Family And Friends
In September 2015, a group of family and friends met and recommended the paper below to the BPD Community as a position paper on Carer’s Concerns. The meeting was the culmination of a process of consultation with over 50 family and friends conducted via email. The Board of BPD Community adopted the position paper on Carer’s Concerns and use it to inform their work on behalf of family and friends.
To be a parent, partner or spouse, sibling, child or friend of a person with BPD can be a challenging experience. To see the person you love not able to live the life they would want for themselves is painful. And the person with BPD can do and say things you find hurtful. We want to know what can we do to change the situation and sometimes the answers we get are not the ones we want to hear. This is the place for you here.

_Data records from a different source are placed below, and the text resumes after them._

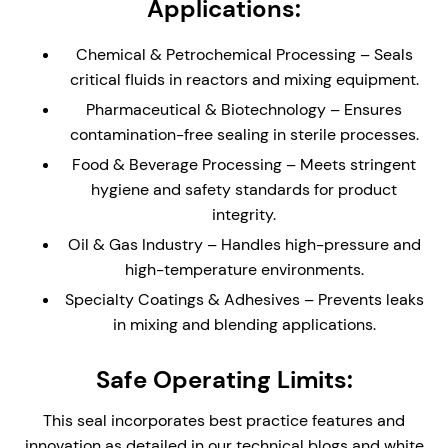
Applications:
reduce process leakage with enhanced safety.
Stainless Steel Wetted Parts – Corrosion-
Chemical & Petrochemical Processing – Seals
resistant components for long-lasting durability
critical fluids in reactors and mixing equipment.
in aggressive chemical and industrial
Pharmaceutical & Biotechnology – Ensures
applications. Can be supplied with Exotic Alloy
contamination-free sealing in sterile processes.
Wetted parts (See SCEM-2100)
Food & Beverage Processing – Meets stringent
Compact Cartridge Construction – The compact
hygiene and safety standards for product
single seal is ideal for equipment with limited
integrity.
physical space. The cartridge design provides
easy installation and replacement, reducing
Oil & Gas Industry – Handles high-pressure and
assembly time and maintenance complexity.
high-temperature environments.
Stationary Design – Self-aligning stationary seal
Specialty Coatings & Adhesives – Prevents leaks
faces, ideal for mixing equipment where the
in mixing and blending applications.
physical size of the equipment may create
alignment issues
Safe Operating Limits:
Integral Double Lip Seal - Prevents dust and
This seal incorporates best practice features and
debris collecting around outboard seal faces in
innovation as detailed in our technical blogs and white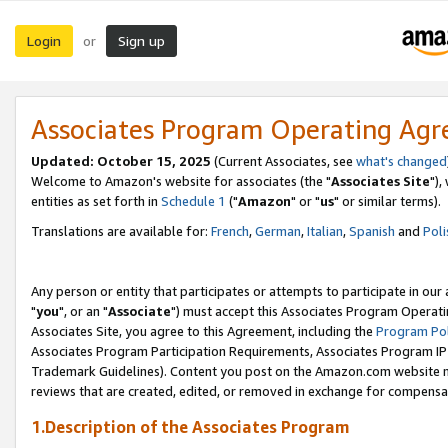
Login
Sign up
or
Associates Program Operating Ag
Updated: October 15, 2025
(Current Associates, see
what's changed
Welcome to Amazon's website for associates (the "
Associates Site
"),
entities as set forth in
Schedule 1
("
Amazon
" or "
us
" or similar terms).
Translations are available for:
French
,
German
,
Italian
,
Spanish
and
Poli
Any person or entity that participates or attempts to participate in ou
"
you
", or an "
Associate
") must accept this Associates Program Operati
Associates Site, you agree to this Agreement, including the
Program Pol
Associates Program Participation Requirements, Associates Program I
Trademark Guidelines). Content you post on the Amazon.com website m
reviews that are created, edited, or removed in exchange for compensati
1.Description of the Associates Program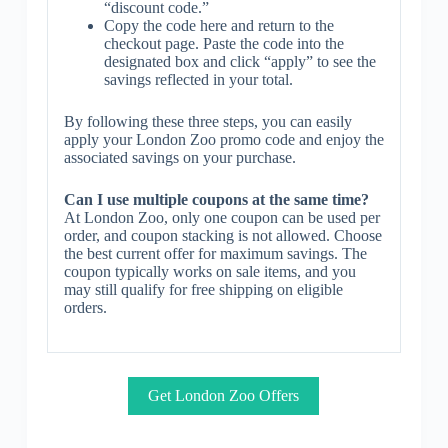
“discount code.”
Copy the code here and return to the
checkout page. Paste the code into the
designated box and click “apply” to see the
savings reflected in your total.
By following these three steps, you can easily
apply your London Zoo promo code and enjoy the
associated savings on your purchase.
Can I use multiple coupons at the same time?
At London Zoo, only one coupon can be used per
order, and coupon stacking is not allowed. Choose
the best current offer for maximum savings. The
coupon typically works on sale items, and you
may still qualify for free shipping on eligible
orders.
Get London Zoo Offers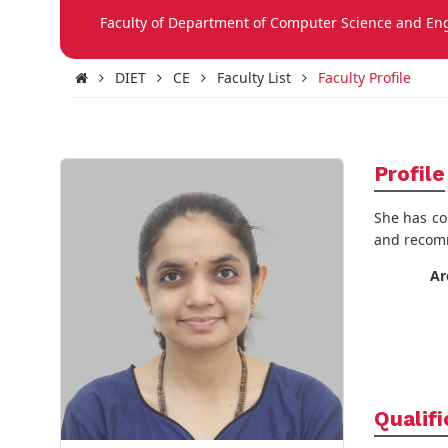
Faculty of Department of Computer Science and En
DIET
CE
Faculty List
Faculty Profile
Profile
She has co
and recomm
Ar
Qualifi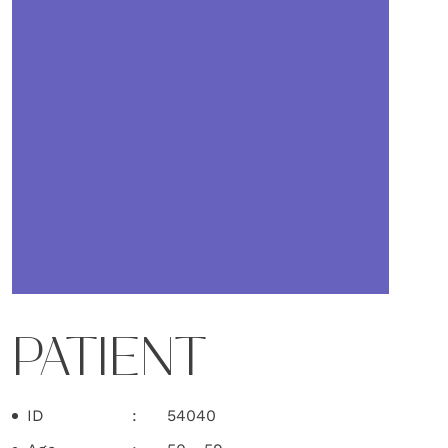
PATIENT
ID
54040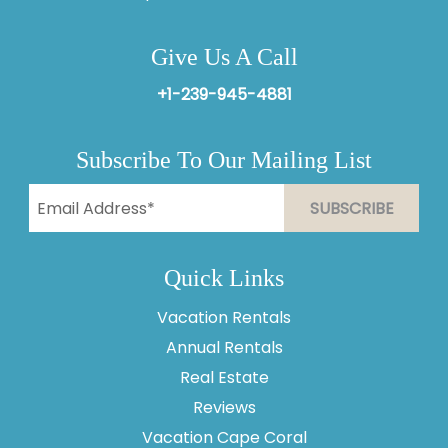
Give Us A Call
+1-239-945-4881
Subscribe To Our Mailing List
Quick Links
Vacation Rentals
Annual Rentals
Real Estate
Reviews
Vacation Cape Coral
Thank you for your interest in Vesteva. Enter your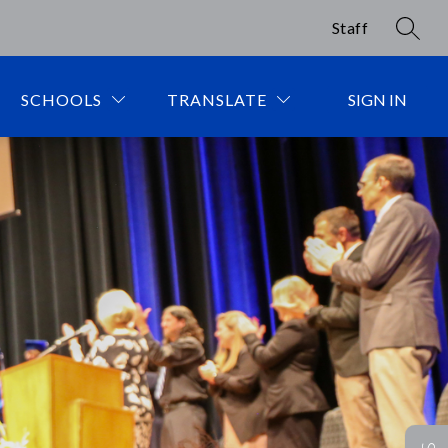
Staff
SEAR
SCHOOLS
TRANSLATE
SIGN IN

”The quieter you become, the more you can hear.” Ram Dass
Susanne said she finally had to realise that her daughter did have a serious mental illness after her 25 birthday. She said that she had always thought something was not quite right, but everyone told her she was imagining it, that it was just a phase, that her daughter would grow out of it. When Susanne told me there was still a touch of anger in her voice, “we had tried so hard to find help: we felt that no-one would take us seriously.”

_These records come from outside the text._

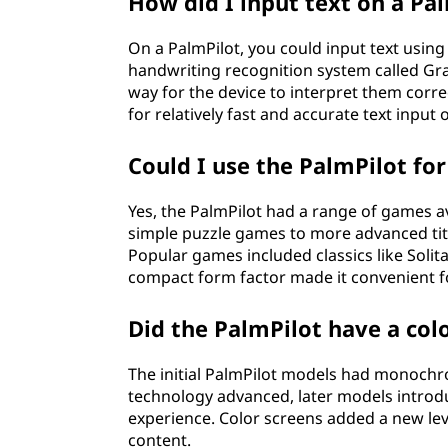
How did I input text on a Pa
On a PalmPilot, you could input text using
handwriting recognition system called Graff
way for the device to interpret them corre
for relatively fast and accurate text input
Could I use the PalmPilot fo
Yes, the PalmPilot had a range of games a
simple puzzle games to more advanced title
Popular games included classics like Solita
compact form factor made it convenient f
Did the PalmPilot have a colo
The initial PalmPilot models had monochro
technology advanced, later models introdu
experience. Color screens added a new lev
content.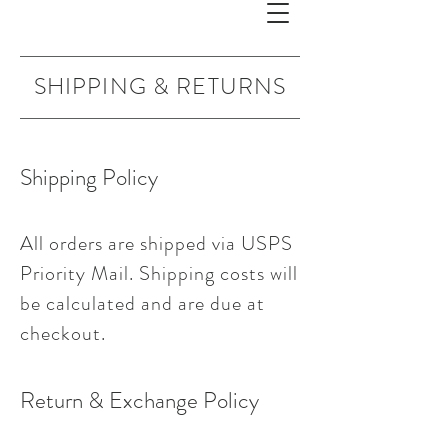
SHIPPING & RETURNS
Shipping Policy
All orders are shipped via USPS
Priority Mail. Shipping costs will
be calculated and are due at
checkout.
Return & Exchange Policy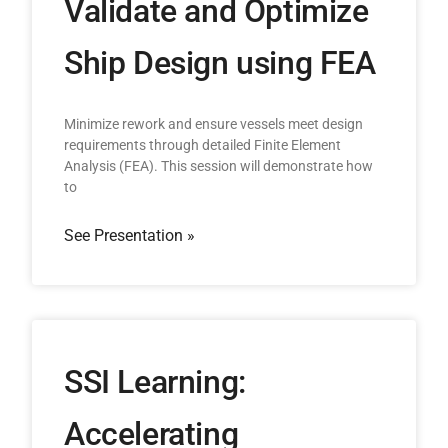
Validate and Optimize
Ship Design using FEA
Minimize rework and ensure vessels meet design
requirements through detailed Finite Element
Analysis (FEA). This session will demonstrate how
to
See Presentation »
SSI Learning:
Accelerating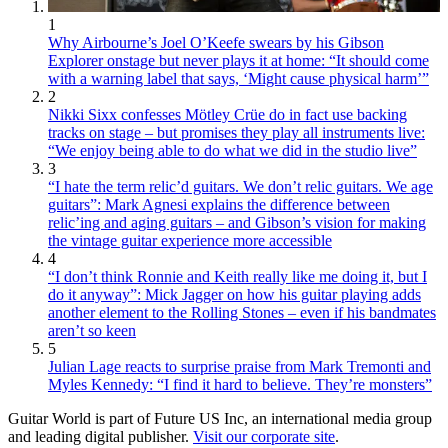
1
Why Airbourne’s Joel O’Keefe swears by his Gibson
Explorer onstage but never plays it at home: “It should come
with a warning label that says, ‘Might cause physical harm’”
2
Nikki Sixx confesses Mötley Crüe do in fact use backing
tracks on stage – but promises they play all instruments live:
“We enjoy being able to do what we did in the studio live”
3
“I hate the term relic’d guitars. We don’t relic guitars. We age
guitars”: Mark Agnesi explains the difference between
relic’ing and aging guitars – and Gibson’s vision for making
the vintage guitar experience more accessible
4
“I don’t think Ronnie and Keith really like me doing it, but I
do it anyway”: Mick Jagger on how his guitar playing adds
another element to the Rolling Stones – even if his bandmates
aren’t so keen
5
Julian Lage reacts to surprise praise from Mark Tremonti and
Myles Kennedy: “I find it hard to believe. They’re monsters”
Guitar World is part of Future US Inc, an international media group
and leading digital publisher.
Visit our corporate site
.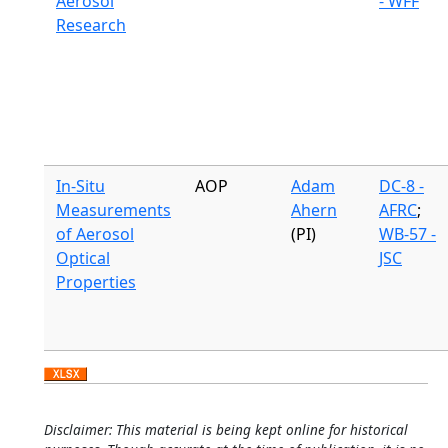
Aerosol
- WFF
Research
In-Situ
AOP
Adam
DC-8 -
Measurements
Ahern
AFRC
;
of Aerosol
(PI)
WB-57 -
Optical
JSC
Properties
Disclaimer: This material is being kept online for historical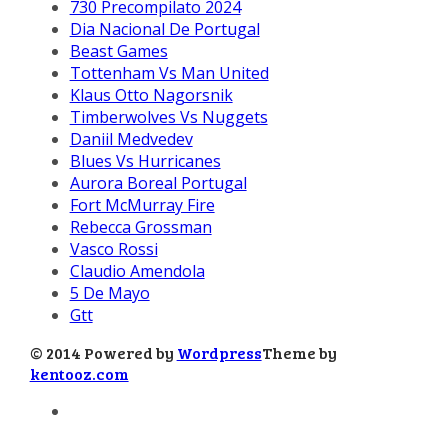
730 Precompilato 2024
Dia Nacional De Portugal
Beast Games
Tottenham Vs Man United
Klaus Otto Nagorsnik
Timberwolves Vs Nuggets
Daniil Medvedev
Blues Vs Hurricanes
Aurora Boreal Portugal
Fort McMurray Fire
Rebecca Grossman
Vasco Rossi
Claudio Amendola
5 De Mayo
Gtt
© 2014 Powered by
Wordpress
Theme by
kentooz.com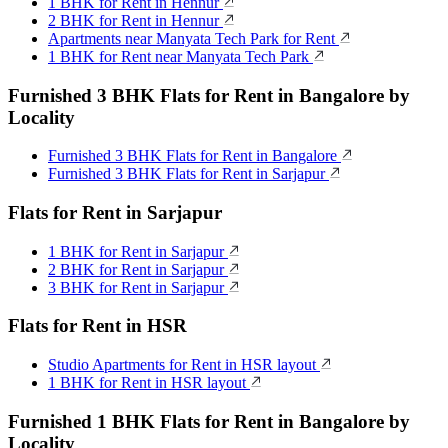
1 BHK for Rent in Hennur
2 BHK for Rent in Hennur
Apartments near Manyata Tech Park for Rent
1 BHK for Rent near Manyata Tech Park
Furnished 3 BHK Flats for Rent in Bangalore by
Locality
Furnished 3 BHK Flats for Rent in Bangalore
Furnished 3 BHK Flats for Rent in Sarjapur
Flats for Rent in Sarjapur
1 BHK for Rent in Sarjapur
2 BHK for Rent in Sarjapur
3 BHK for Rent in Sarjapur
Flats for Rent in HSR
Studio Apartments for Rent in HSR layout
1 BHK for Rent in HSR layout
Furnished 1 BHK Flats for Rent in Bangalore by
Locality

Carers, as family and friends of people with BPD are referred to in the system, are often overlooked. We are the parent who is always there no matter what; the sister and brother who see the heartbreak in the family; the partner or spouse who watches the pain and hurt and feels helpless; the grandparent who worries for the children in the family; and the friends who stick by the person they love dearly. All know the beauty in the soul of the person they love and all have felt pain and hurt themselves.
We carers can make a difference. We can support recovery but it’s not easy. The first thing we are challenged to do is recognise that we cannot make change happen, unless that change is within us. What are the changes we need to make within ourselves?
* Names are changed to protect anonimity.